L'article controversé fait partie d'un texte plus vaste, adopté jeudi par le Parlement, qui double les délais de prescription pour les crimes et délits. Il prévoit que les délits économiques (abus de biens sociaux, abus de confiance, prise illégale d'intérêts...) ne pourront plus être poursuivis au-delà de douze ans après la commission des faits, une limite dans le temps qui n'existait pas jusque-là pour ces dossiers.
A titre d'exemple, si cette loi avait été en vigueur quand a éclaté l'affaire des emplois présumés fictifs de l'épouse de François Fillon, une partie de ce dossier qui éclabousse le candidat de la droite à la présidentielle aurait échappé à la justice parce que prescrite (de 1998 à 2005).
"C'est honteux. On protège ceux qui ont les moyens de dissimuler leurs infractions le plus longtemps possible. Désormais, c'est le délinquant le plus habile qui s'en sortira", dénonce Céline Parisot, secrétaire générale de l'Union syndicale des magistrats (USM), principale organisation de la profession.
A contrario, les avocats de grands patrons et de grandes entreprises interrogés par l'AFP saluent une clarification juridique nécessaire.

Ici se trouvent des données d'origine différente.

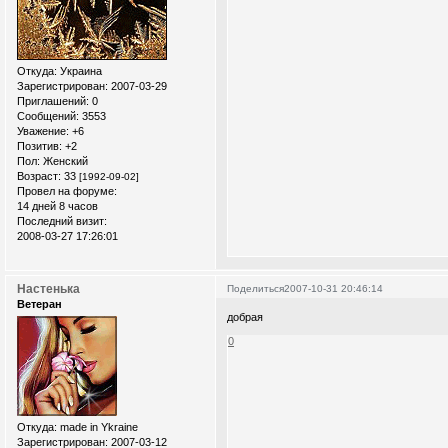
Откуда:
Украина
Зарегистрирован
: 2007-03-29
Приглашений:
0
Сообщений:
3553
Уважение:
+6
Позитив:
+2
Пол:
Женский
Возраст:
33
[1992-09-02]
Провел на форуме:
14 дней 8 часов
Последний визит:
2008-03-27 17:26:01
Настенька
Поделиться
2007-10-31 20:46:14
Ветеран
добрая
0
Откуда:
made in Ykraine
Зарегистрирован
: 2007-03-12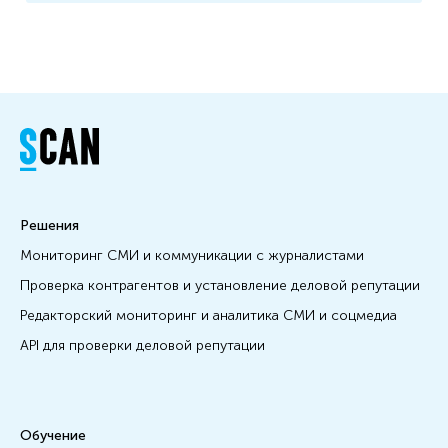
Решения
Мониторинг СМИ и коммуникации с журналистами
Проверка контрагентов и установление деловой репутации
Редакторский мониторинг и аналитика СМИ и соцмедиа
API для проверки деловой репутации
Обучение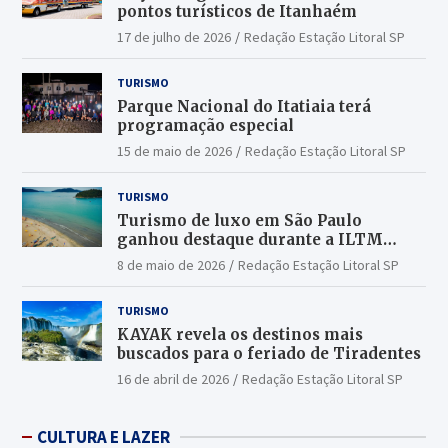
pontos turísticos de Itanhaém
17 de julho de 2026
Redação Estação Litoral SP
TURISMO
Parque Nacional do Itatiaia terá
programação especial
15 de maio de 2026
Redação Estação Litoral SP
TURISMO
Turismo de luxo em São Paulo
ganhou destaque durante a ILTM
Latin America 2026
8 de maio de 2026
Redação Estação Litoral SP
TURISMO
KAYAK revela os destinos mais
buscados para o feriado de Tiradentes
16 de abril de 2026
Redação Estação Litoral SP
CULTURA E LAZER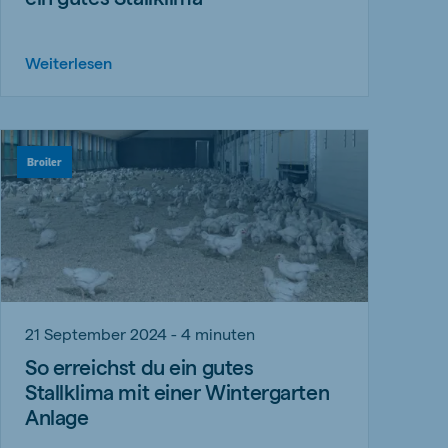
Weiterlesen
Broiler
21 September 2024 - 4 minuten
So erreichst du ein gutes
Stallklima mit einer Wintergarten
Anlage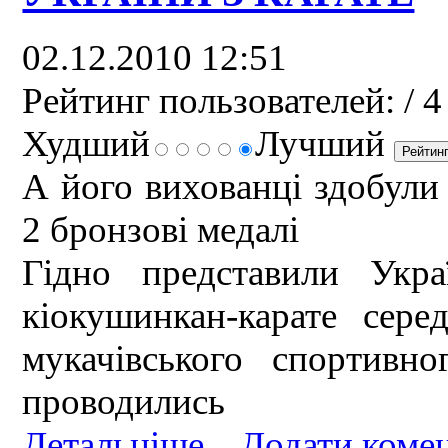
02.12.2010 12:51
Рейтинг пользователей:
/ 4
Худший
Лучший
А його вихованці здобули 
2 бронзові медалі
Гідно представили Укр
кіокушинкан-карате серед
мукачівського спортивн
проводились
Детальніше...
Додати коме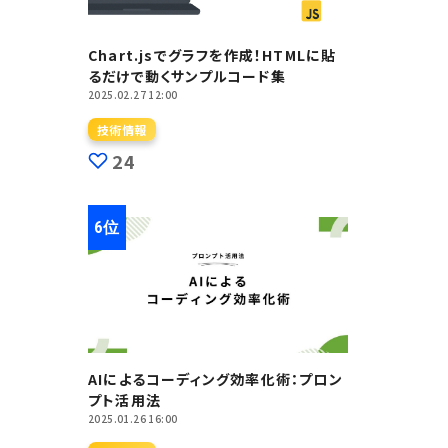
Chart.jsでグラフを作成！HTMLに貼
るだけで動くサンプルコード集
2025.02.27 12:00
技術情報
24
AIによるコーディング効率化術：プロン
プト活用法
2025.01.26 16:00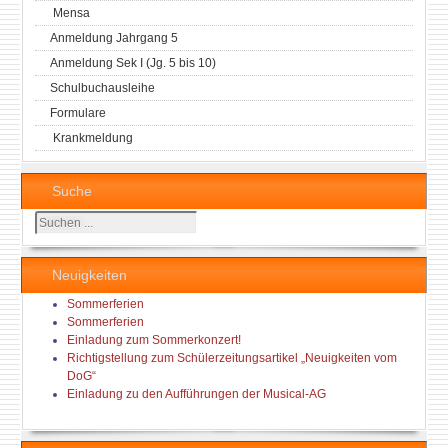
Mensa
Anmeldung Jahrgang 5
Anmeldung Sek I (Jg. 5 bis 10)
Schulbuchausleihe
Formulare
Krankmeldung
Suche
Suchen
...
Neuigkeiten
Sommerferien
Sommerferien
Einladung zum Sommerkonzert!
Richtigstellung zum Schülerzeitungsartikel „Neuigkeiten vom
DoG“
Einladung zu den Aufführungen der Musical-AG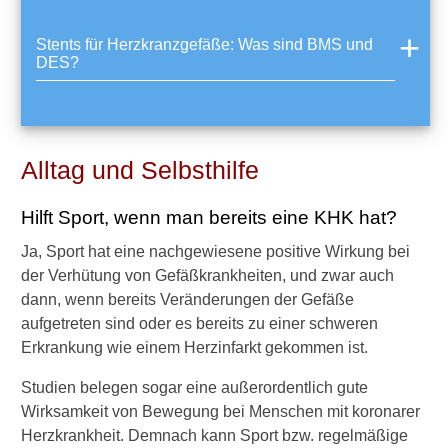
l
p
Stents für Herzkranzgefäße: Was sind BMS und
f
DES?
l
a
n
z
e
Alltag und Selbsthilfe
n
g
Hilft Sport, wenn man bereits eine KHK hat?
e
g
Ja, Sport hat eine nachgewiesene positive Wirkung bei
e
der Verhütung von Gefäßkrankheiten, und zwar auch
n
dann, wenn bereits Veränderungen der Gefäße
v
e
aufgetreten sind oder es bereits zu einer schweren
r
Erkrankung wie einem Herzinfarkt gekommen ist.
e
n
Studien belegen sogar eine außerordentlich gute
g
Wirksamkeit von Bewegung bei Menschen mit koronarer
t
Herzkrankheit. Demnach kann Sport bzw. regelmäßige
e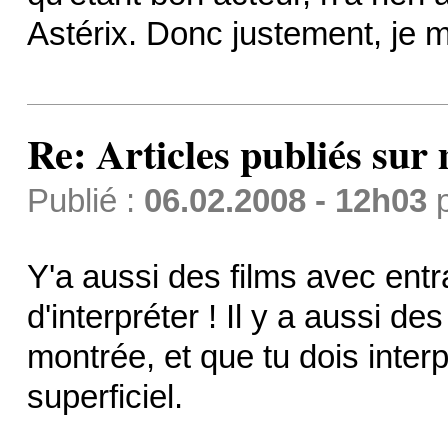
Astérix. Donc justement, je m
Re: Articles publiés sur 
Publié :
06.02.2008 - 12h03
Y'a aussi des films avec entra
d'interpréter ! Il y a aussi de
montrée, et que tu dois interp
superficiel.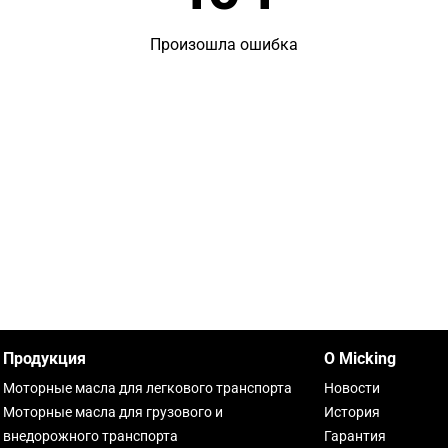
Произошла ошибка
Продукция
О Micking
Моторные масла для легкового транспорта
Новости
Моторные масла для грузового и
История
внедорожного транспорта
Гарантия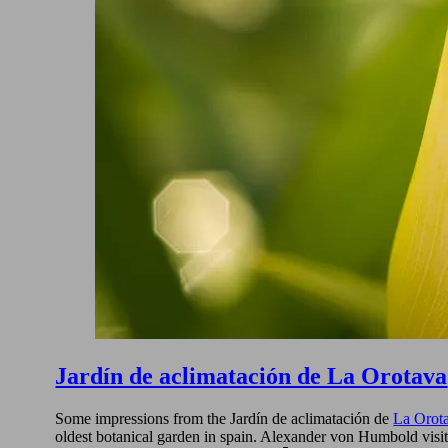
Jardín de aclimatación de La Orotava
Some impressions from the Jardín de aclimatación de
La Orot
oldest botanical garden in spain. Alexander von Humbold visited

"Je trouve que 12 ans est un délai raisonnable. La situation d'avant n'était pas saine et beaucoup de professionnels réclamaient un délai final", dit Jean Veil, avocat de plusieurs grandes entreprises, évoquant "un droit à l'oubli". Pour lui, "si le dirigeant a pris l'habitude de commettre des infractions, elles seront poursuivies, et s'il n'a commis aucun acte répréhensible depuis 12 ans", il faut considérer qu'il s'est "amendé".
Jurisprudence dérogatoire
"Il y aura peu d'affaires qui échapperont totalement aux poursuites, seules certaines parties risquent d'être prescrites", abonde son confrère Jean-Alain Michel.
En général, le délai de prescription d'un délit débute au moment où il est commis. Mais en matière économique et financière, les délits étant souvent dissimulés, la Cour de cassation a imposé en 1967 une jurisprudence dérogatoire: le délai de prescription (trois ans, porté à six ans par la nouvelle loi) démarre à partir de la révélation des faits délictueux, ou plus précisément "à partir de la date où l'action publique a ou aurait pu être engagée".

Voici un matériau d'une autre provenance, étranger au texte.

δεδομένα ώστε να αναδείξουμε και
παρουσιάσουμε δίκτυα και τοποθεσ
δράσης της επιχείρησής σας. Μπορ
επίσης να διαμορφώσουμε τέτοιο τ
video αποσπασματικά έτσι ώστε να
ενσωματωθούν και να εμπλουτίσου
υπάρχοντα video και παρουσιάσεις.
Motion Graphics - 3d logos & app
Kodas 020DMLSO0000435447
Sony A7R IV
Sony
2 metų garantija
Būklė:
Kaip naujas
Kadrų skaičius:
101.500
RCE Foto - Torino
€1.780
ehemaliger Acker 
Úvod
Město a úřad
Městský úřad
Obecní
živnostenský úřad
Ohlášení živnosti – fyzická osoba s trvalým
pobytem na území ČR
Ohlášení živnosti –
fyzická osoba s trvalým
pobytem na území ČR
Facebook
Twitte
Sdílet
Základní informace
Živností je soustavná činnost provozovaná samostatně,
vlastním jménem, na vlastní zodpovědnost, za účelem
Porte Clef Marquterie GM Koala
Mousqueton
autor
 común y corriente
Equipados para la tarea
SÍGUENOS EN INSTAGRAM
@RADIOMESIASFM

Les détournements d'argent par un patron qui contrôle les comptes de son entreprise pourront par exemple n'être découverts qu'à l'occasion du rachat de la société, souvent de nombreuses années après la commission du délit, et c'est pour cette raison que ces règles spéciales ont été instaurées.
Jusqu'ici, au nom de ce principe, les poursuites pouvaient être engagées sans limite de temps par rapport à la commission des faits, seule comptait la date de leur révélation. Mais au nom de la nécessité de corriger une "insécurité juridique", les parlementaires ont introduit dans la réforme adoptée jeudi un second mécanisme de prescription qui interdit désormais toute poursuite au-delà de 12 ans après leur commission.
Dans le passé, le législateur avait déjà tenté de modifier les règles - projets Mazeaud en 1995 ou Alliot-Marie en 2010 qui proposaient une prescription de six ans après la commission des faits -, mais les textes avaient dû être abandonnés face au tollé.
"Le législateur a repris de la main gauche ce qu'il a donné de la droite", analyse Clarisse Taron, présidente du Syndicat de la magistrature (SM), classé à gauche, qui dénonce "un régime plus favorable" aux délinquants en col blanc.
Pour le président de l'association anticorruption Anticor, Jean-Christophe Picard, "le diable se cache dans les détails et ce texte va compliquer la lutte contre la corruption". Pour contrebalancer, il faut maintenant "plus de transparence et une augmentation des contrôles", plaide-t-il.